Dampak pandemi juga dialami masyarakat Indonesia. Berdasarkan data Perhimpunan Dokter Spesialis Gangguan Jiwa Indonesia, ada 69 persen orang yang mengalami gangguan psikologis. Ini dihimpun dari pemeriksaan terhadap 2.364 responden pada 14 Mei 2020.
Data juga menyatakan ada 68 persen orang mengalami kecemasan, 67 persen depresi, 77 persen menderita trauma psikologis, dan 49 persen lainnya berpikir tentang kematian.
Atasi masalah psikologis
Psikolog dan pendiri Psychological Healthcare Center (IndoPsyCare), Edo S Jaya, mengatakan, depresi, cemas, dan kesepian sangat wajar dialami saat pandemi. Terlebih saat pemda menerapkan pembatasan sosial berskala besar (PSBB). Hal ini bisa memicu penyakit-penyakit baru karena gaya hidup menjadi tidak sehat, misalnya makan tidak teratur.

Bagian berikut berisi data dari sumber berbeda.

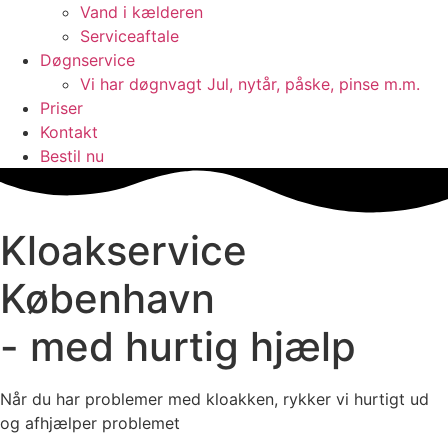
Vand i kælderen
Serviceaftale
Døgnservice
Vi har døgnvagt Jul, nytår, påske, pinse m.m.
Priser
Kontakt
Bestil nu
Kloakservice
København
- med hurtig hjælp
Når du har problemer med kloakken, rykker vi hurtigt ud
og afhjælper problemet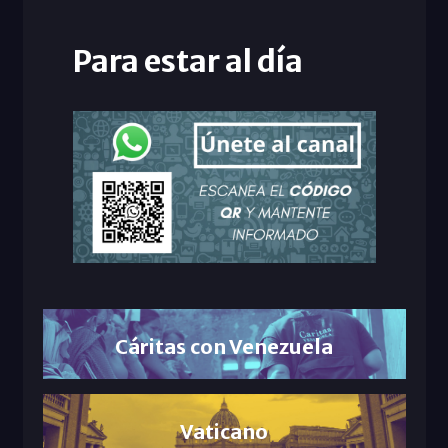
Para estar al día
Cáritas con Venezuela
Vaticano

”Siasatnya ada beberapa. Bisa dengan rutin melakukan panggilan video dan berhubungan dengan orang lain. Jika kondisi terus memburuk, ya, perlu menghubungi psikolog,” kata Edo saat dihubungi dari Jakarta, Jumat (25/9/2020).
Solusi mengatasi kesepian perlu dicari sebab itu bisa berdampak pada kesehatan fisik. Sebuah studi di AS menyatakan bahwa dampak kesepian dan isolasi sosial setara dengan menghisap 15 batang rokok sehari. Sementara itu, mengutip laporan dari lembaga National Institute on Aging Amerika Serikat, kesepian dan isolasi sosial berhubungan dengan risiko tinggi terhadap beragam gangguan fisik dan mental. Beberapa di antaranya ialah tekanan darah tinggi, penyakit jantung, obesitas, melemahnya sistem imunitas, depresi, kecemasan, dan alzheimer.
Mengutip laporan berjudul Understanding People’s Concerns About the Mental Health Impacts of the Covid-19 Pandemic oleh The Academy of Medical Sciences, ada beberapa cara mengatasi masalah psikologis akibat pandemi. Beberapa di antaranya adalah berupaya tenang dan rileks, melakukan aktivitas fisik, membuat kesibukan dari hal yang disukai, menjaga rutinitas, dan bijak mengonsumsi informasi.